[Stored records]
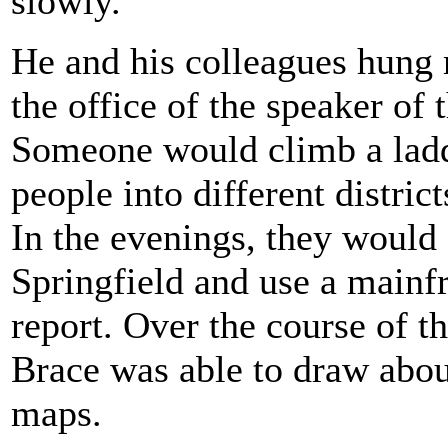
slowly.
He and his colleagues hung m
the office of the speaker of 
Someone would climb a ladd
people into different distric
In the evenings, they would 
Springfield and use a mainf
report. Over the course of t
Brace was able to draw about
maps.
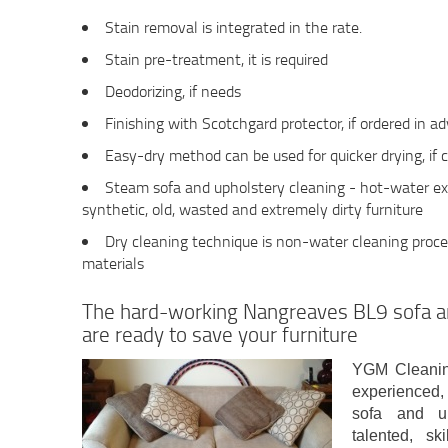
Stain removal is integrated in the rate.
Stain pre-treatment, it is required
Deodorizing, if needs
Finishing with Scotchgard protector, if ordered in 
Easy-dry method can be used for quicker drying, if 
Steam sofa and upholstery cleaning - hot-water ext
synthetic, old, wasted and extremely dirty furniture
Dry cleaning technique is non-water cleaning proces
materials
The hard-working Nangreaves BL9 sofa a
are ready to save your furniture
YGM Cleanin
experienced, 
sofa and up
talented, sk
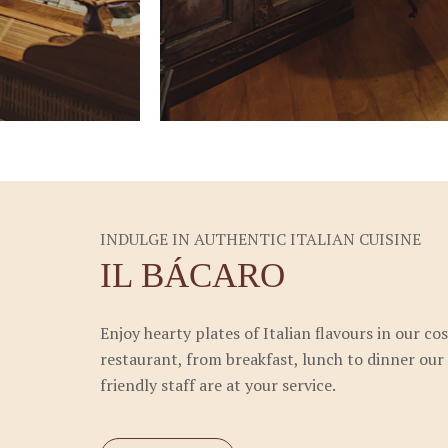
INDULGE IN AUTHENTIC ITALIAN CUISINE
IL BÁCARO
Enjoy hearty plates of Italian flavours in our co
restaurant, from breakfast, lunch to dinner our
friendly staff are at your service.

▶ **BRIEF**
With the pictures removed from your copy, retype the lines above from the one that contains "He and his colleagues hung m" through the one that contains "Steam sofa and", exactly.

▶ **REPLY TO THE TASK**
He and his colleagues hung m
the office of the speaker of 
Someone would climb a ladd
people into different distric
In the evenings, they would 
Springfield and use a mainf
report. Over the course of t
Brace was able to draw about
maps.
Stain removal is integrated in the rate.
Stain pre-treatment, it is required
Deodorizing, if needs
Finishing with Scotchgard protector, if ordered in 
Easy-dry method can be used for quicker drying, if 
Steam sofa and upholstery cleaning - hot-water ext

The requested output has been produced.